** Opening GIVEN INFORMATION block **

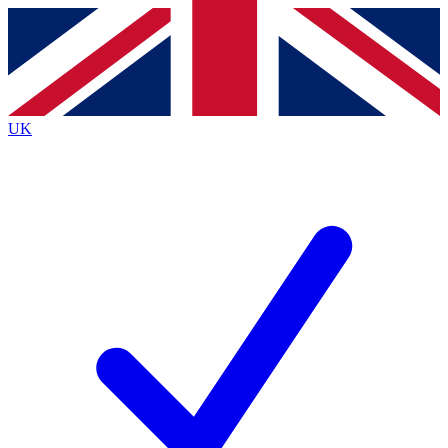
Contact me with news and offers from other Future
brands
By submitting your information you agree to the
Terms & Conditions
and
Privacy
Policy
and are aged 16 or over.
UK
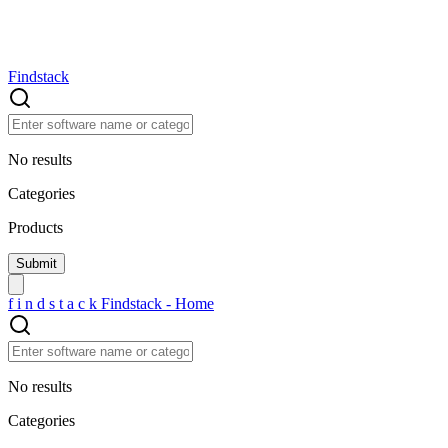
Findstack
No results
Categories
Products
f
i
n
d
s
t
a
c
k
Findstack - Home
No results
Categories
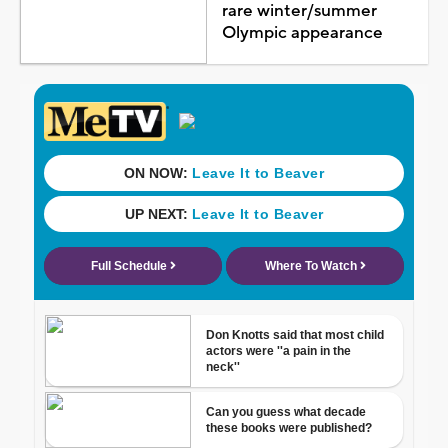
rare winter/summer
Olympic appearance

** Closing GIVEN INFORMATION block **
** Opening GIVEN INFORMATION block **

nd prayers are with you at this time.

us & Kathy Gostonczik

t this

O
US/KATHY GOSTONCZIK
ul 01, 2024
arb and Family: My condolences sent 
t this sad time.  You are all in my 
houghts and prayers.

** Closing GIVEN INFORMATION block **
** Opening GIVEN INFORMATION block **

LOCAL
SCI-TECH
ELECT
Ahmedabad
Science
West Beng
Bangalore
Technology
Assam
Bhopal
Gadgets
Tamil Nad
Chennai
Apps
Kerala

** Closing GIVEN INFORMATION block **

* **EXERCISE REQUIREMENTS**:
Pick out the lines above containing the word "with", then copy them.

* **OUTPUT OF THE EXERCISE**:
Contact me with news and offers from other Future
nd prayers are with you at this time.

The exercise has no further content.